Dáil debates
Thursday, 12 June 2025
Saincheisteanna Tráthúla - Topical Issue Debate
Schools Refurbishment
10:30 am
Roderic O'Gorman (Dublin West, Green Party)
It is a rainy day, and on rainy days staff in Coolmine Community School in my constituency, Dublin West, have to set out between 40 and 50 plastic buckets across the school to deal with water flowing into corridors, classrooms, toilets and offices. That water flows from over 100 leaks in the roof of the school. Coolmine is a big school, with almost a thousand pupils, and has provided top-class education for students across Dublin 15 for decades. It is, however, an old school. The building is now over 50 years old and is literally falling apart. I have known this school well over many years and have had the opportunity to visit it twice in the past six months. On the second occasion, it was raining and I saw a teacher trying to divert a rivulet of water coming in through a classroom ceiling away from the electrics for the white screen in that classroom. That is thousands of euro worth of damage risked in just one classroom, and the same thing is happening all across the school. Beyond the health and safety concerns to which these conditions give rise, there is the disruption to education whereby teachers are distracted by having to manage the inflow of water, and, in particular, the disruption to the normal, everyday activities of the school. Almost 1,000 students walk the corridors of the school every 40 minutes, and they literally have to navigate an obstacle course between all the buckets on the floors. TDs come in here and overstate matters. I am not overstating this. Each of the corridors has five, six or seven buckets laid across it just to collect the water.
The school's management team, the principal and deputy principals, has been proactive and submitted an emergency works application for the roof in November. That is application No. 3484. They got a visit from the Department's emergency works team in March. The Department thought about it and then asked the school for a full survey. That full survey is in and now the school is waiting to hear back from the Department in terms of the outcome. The roof is still leaking. Leaving certificate examinations are taking place today, but someone is probably putting out buckets in Coolmine right now.

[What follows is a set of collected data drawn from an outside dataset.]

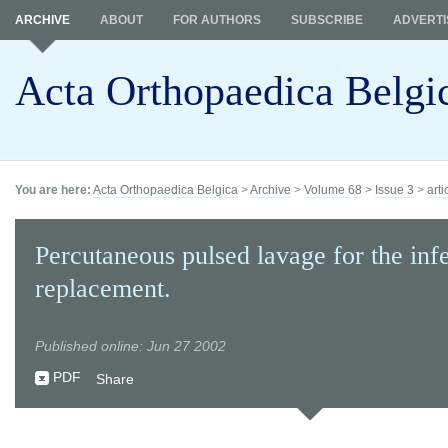
ARCHIVE
ABOUT
FOR AUTHORS
SUBSCRIBE
ADVERTI
Acta Orthopaedica Belgi
You are here:
Acta Orthopaedica Belgica
>
Archive
>
Volume 68
>
Issue 3
>
arti
Percutaneous pulsed lavage for the inf
replacement.
Published online: Jun 27 2002
PDF
Share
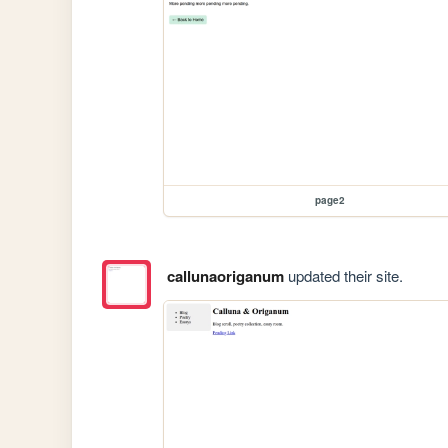
page2
callunaoriganum
updated their site.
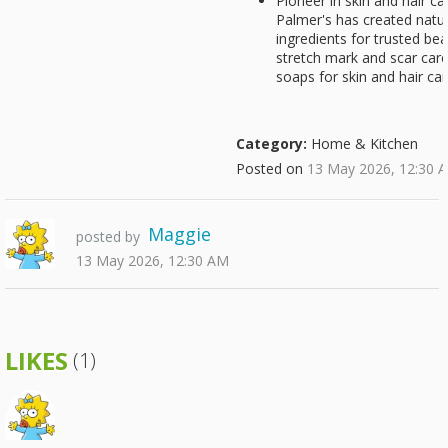
Pioneer in skin and hair c
Palmer's has created natur
ingredients for trusted be
stretch mark and scar care
soaps for skin and hair ca
Category:
Home & Kitchen
Posted on
13 May 2026, 12:30 
Maggie
posted by
13 May 2026, 12:30 AM
LIKES
(1)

The school has complied with all the Department's requests for documentation and has followed all the procedures for emergency works applications.
This is on the Department. The Department has not met its timelines in terms of the responses it has given to the school management team. The state of the roof in Coolmine is known to the Department and to the Minister, Deputy McEntee. The Minister visited the school in February of this year. She contacted me earlier. I know she cannot be here to address this matter directly, and I appreciate her contacting me. I hope the Minister of State, Deputy O'Sullivan, has some good news for the students in Coolmine, the teachers, the other staff and the parents. I do not want to hear about lengthy assessments. I do not want to hear that the school has a load of follow-ups to bring through. I do not want to hear about the school having to go back to a previous contractor. I want the Minister of State to confirm to me that the school's emergency works application, No. 3484, has been granted and that it will have the opportunity to go rapidly to tender, get this work done, or as much of it as can be done, over the summer holidays, and be ready for students coming back in September.